Thread: Gigantic load average spikes

Gigantic load average spikes

From
rihad
Date:
Postgres 10.3 On freebsd 10.3 is almost idle, disk i/o about 5-10%, 
number running processes about 1-3, cpu about 90% idle, then we run a 
i/o heavy job like "refresh materialized view", cpu & disk i/o still not 
maxed out, all of a sudden the number of running processes increases to 
about 250-300 for a second, which increases load averages that we 
periodically poll to see if everything's alright. Why is that? Disk i/o 
is far from being maxed out, the actual number of running processes is 
really small.




Re: Gigantic load average spikes

From
Adrian Klaver
Date:
On 3/31/19 8:23 AM, rihad wrote:
> Postgres 10.3 On freebsd 10.3 is almost idle, disk i/o about 5-10%, 
> number running processes about 1-3, cpu about 90% idle, then we run a 
> i/o heavy job like "refresh materialized view", cpu & disk i/o still not 
> maxed out, all of a sudden the number of running processes increases to 
> about 250-300 for a second, which increases load averages that we 

Do you know what the processes are?

Are there any messages in the Postgres log from that time period that 
might shed light?

> periodically poll to see if everything's alright. Why is that? Disk i/o 
> is far from being maxed out, the actual number of running processes is 
> really small.

You are referring to the between spikes process count?

> 
> 
> 
> 


-- 
Adrian Klaver
adrian.klaver@aklaver.com



Re: Gigantic load average spikes

From
"Peter J. Holzer"
Date:
On 2019-03-31 19:23:11 +0400, rihad wrote:
> Postgres 10.3 On freebsd 10.3 is almost idle, disk i/o about 5-10%, number
> running processes about 1-3, cpu about 90% idle, then we run a i/o heavy job
> like "refresh materialized view", cpu & disk i/o still not maxed out, all of
> a sudden the number of running processes increases to about 250-300 for a

What exactly do you mean by "running processes"? I don't think I've ever
seen a Unix with only 1 to 3 running processes in total, so you are
probably referring to processes in a certain state. Runnable (R)?
Uninterruptible sleep (D)? Both? Something else?

        hp

--
   _  | Peter J. Holzer    | we build much bigger, better disasters now
|_|_) |                    | because we have much more sophisticated
| |   | hjp@hjp.at         | management tools.
__/   | http://www.hjp.at/ | -- Ross Anderson <https://www.edge.org/>

Attachment

Re: Gigantic load average spikes

From
rihad
Date:
> What exactly do you mean by "running processes"? I don't think I've ever
> seen a Unix with only 1 to 3 running processes in total, so you are
> probably referring to processes in a certain state. Runnable (R)?
> Uninterruptible sleep (D)? Both? Something else?
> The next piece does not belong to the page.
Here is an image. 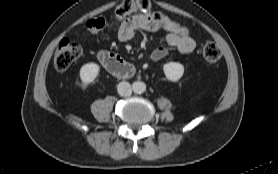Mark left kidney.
<instances>
[{"mask_svg": "<svg viewBox=\"0 0 278 174\" xmlns=\"http://www.w3.org/2000/svg\"><path fill=\"white\" fill-rule=\"evenodd\" d=\"M163 71L169 81L177 82L183 76L184 66L178 62H169L164 64Z\"/></svg>", "mask_w": 278, "mask_h": 174, "instance_id": "left-kidney-1", "label": "left kidney"}]
</instances>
Just that, 250-300 running processes in top shown for a second. 250-300 
is the number of postgres worker processes used, but normally only 1-3 
of them are running according to top. At times of load FreeBSD (?) 
schedules all of them to run. This doesn't really put the machine on its 
knees, it just impacts load avg.




Re: Gigantic load average spikes

From
David Rowley
Date:
On Mon, 1 Apr 2019 at 18:08, rihad <rihad@mail.ru> wrote:
>
> > What exactly do you mean by "running processes"? I don't think I've ever
> > seen a Unix with only 1 to 3 running processes in total, so you are
> > probably referring to processes in a certain state. Runnable (R)?
> > Uninterruptible sleep (D)? Both? Something else?
>
> Just that, 250-300 running processes in top shown for a second. 250-300
> is the number of postgres worker processes used, but normally only 1-3
> of them are running according to top. At times of load FreeBSD (?)
> schedules all of them to run. This doesn't really put the machine on its
> knees, it just impacts load avg.

Perhaps a bunch of processes waiting on the access exclusive lock on
the materialized view being released?

log_lock_waits might help you if the MV takes more than a second to
refresh, otherwise, you might need to have a look at ungranted locks
in pg_locks and see if the number of locks spikes during the refresh.

-- 
 David Rowley                   http://www.2ndQuadrant.com/
 PostgreSQL Development, 24x7 Support, Training & Services



Re: Gigantic load average spikes

From
Adrian Klaver
Date:
On 3/31/19 10:08 PM, rihad wrote:
>> What exactly do you mean by "running processes"? I don't think I've ever
>> seen a Unix with only 1 to 3 running processes in total, so you are
>> probably referring to processes in a certain state. Runnable (R)?
>> Uninterruptible sleep (D)? Both? Something else?
> 
> Just that, 250-300 running processes in top shown for a second. 250-300 
> is the number of postgres worker processes used, but normally only 1-3 
> of them are running according to top. At times of load FreeBSD (?) 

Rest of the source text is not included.